Finalmente, la eliminación del soporte EVM en 2025 es un arma de doble filo: consolidarse en torno a la capa nativa puede reducir la fragmentación, pero también puede reducir la compatibilidad de entrada para desarrolladores si los equipos prefieren entornos EVM totalmente soportados.
¿Cuál es la perspectiva futura de Vaulta?
Los hitos verificados del último año se han centrado en la consolidación del ecosistema y la transición de identidad más que en un hard fork llamativo: el proceso de canje EOS→A del 14 de mayo de 2025, seguido de cambios operativos para alinear la infraestructura y la mecánica del gas en torno a A, y el final, en octubre de 2025, del soporte de infraestructura Vaulta EVM operado por la Fundación con un cambio del token de gas a A para los flujos de puente.
En el lado del protocolo central, la referencia técnica actual de Vaulta apunta a la pila Antelope Spring v1.x bajo una Business Source License y destaca la finalidad “Savanna”, al tiempo que señala que está en preparación un documento formal, lo que sugiere que parte de la hoja de ruta a corto plazo es formalizar y estandarizar la documentación técnica en torno a sus afirmaciones de consenso/finalidad para auditores, exchanges e integradores institucionales.
Los obstáculos estructurales tienen menos que ver con el rendimiento bruto y más con la credibilidad y el uso sostenido. Vaulta necesita demostrar que su categoría de “banca Web3” no es simplemente DeFi renombrado, lo que significa construir aplicaciones que puedan soportar la selección adversa (productos de crédito, rendimiento y RWA son donde se exponen los controles de riesgo débiles) mientras aumenta el TVL y la actividad de usuarios sin depender de incentivos reflexivos.
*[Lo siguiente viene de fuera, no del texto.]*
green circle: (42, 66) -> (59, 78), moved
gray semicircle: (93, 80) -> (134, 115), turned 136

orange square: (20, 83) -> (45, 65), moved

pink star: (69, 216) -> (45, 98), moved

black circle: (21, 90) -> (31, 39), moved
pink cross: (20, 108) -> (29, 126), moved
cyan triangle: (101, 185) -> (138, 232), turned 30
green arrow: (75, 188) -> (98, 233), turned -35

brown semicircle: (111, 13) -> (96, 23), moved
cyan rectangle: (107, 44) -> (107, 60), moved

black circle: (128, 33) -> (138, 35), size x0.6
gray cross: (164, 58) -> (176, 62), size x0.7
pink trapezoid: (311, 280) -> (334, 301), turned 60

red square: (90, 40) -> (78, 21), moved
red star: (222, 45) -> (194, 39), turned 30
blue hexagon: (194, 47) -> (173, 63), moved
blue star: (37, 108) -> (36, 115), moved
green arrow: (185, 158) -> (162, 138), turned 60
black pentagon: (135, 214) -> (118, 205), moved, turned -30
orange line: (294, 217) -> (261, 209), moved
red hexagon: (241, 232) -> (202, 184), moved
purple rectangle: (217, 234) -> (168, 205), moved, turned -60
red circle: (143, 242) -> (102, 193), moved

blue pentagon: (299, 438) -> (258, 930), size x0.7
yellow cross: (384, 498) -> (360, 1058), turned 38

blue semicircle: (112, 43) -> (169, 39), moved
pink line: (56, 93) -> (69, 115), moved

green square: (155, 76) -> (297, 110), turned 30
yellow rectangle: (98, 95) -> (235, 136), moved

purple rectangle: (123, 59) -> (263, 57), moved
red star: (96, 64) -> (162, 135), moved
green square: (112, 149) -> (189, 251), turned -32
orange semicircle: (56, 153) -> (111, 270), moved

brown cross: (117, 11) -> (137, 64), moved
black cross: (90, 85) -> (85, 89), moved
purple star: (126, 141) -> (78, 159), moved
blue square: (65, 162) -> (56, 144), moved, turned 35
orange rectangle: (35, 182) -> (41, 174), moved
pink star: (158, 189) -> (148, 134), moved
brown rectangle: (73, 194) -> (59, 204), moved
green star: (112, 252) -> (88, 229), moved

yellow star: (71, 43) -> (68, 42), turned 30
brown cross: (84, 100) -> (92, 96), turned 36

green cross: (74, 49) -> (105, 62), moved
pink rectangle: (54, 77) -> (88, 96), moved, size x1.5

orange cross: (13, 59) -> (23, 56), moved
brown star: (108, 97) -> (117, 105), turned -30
También necesita mostrar que la integración con Bitcoin a través de exSat crea flujos medibles y atribuibles que se acumulan en la capa de ejecución de Vaulta en lugar de existir como un ecosistema adyacente con un desbordamiento limitado.
Por último, la percepción de la gobernanza y las licencias importa: los usuarios institucionales analizarán con atención cómo se ejerce la autoridad de actualización en un modelo DPoS + multisig y cómo la postura BSL en torno al software principal afecta la neutralidad a largo plazo y el riesgo de dependencia de proveedores, especialmente si Vaulta se posiciona como una capa de liquidación para actividad financiera regulada.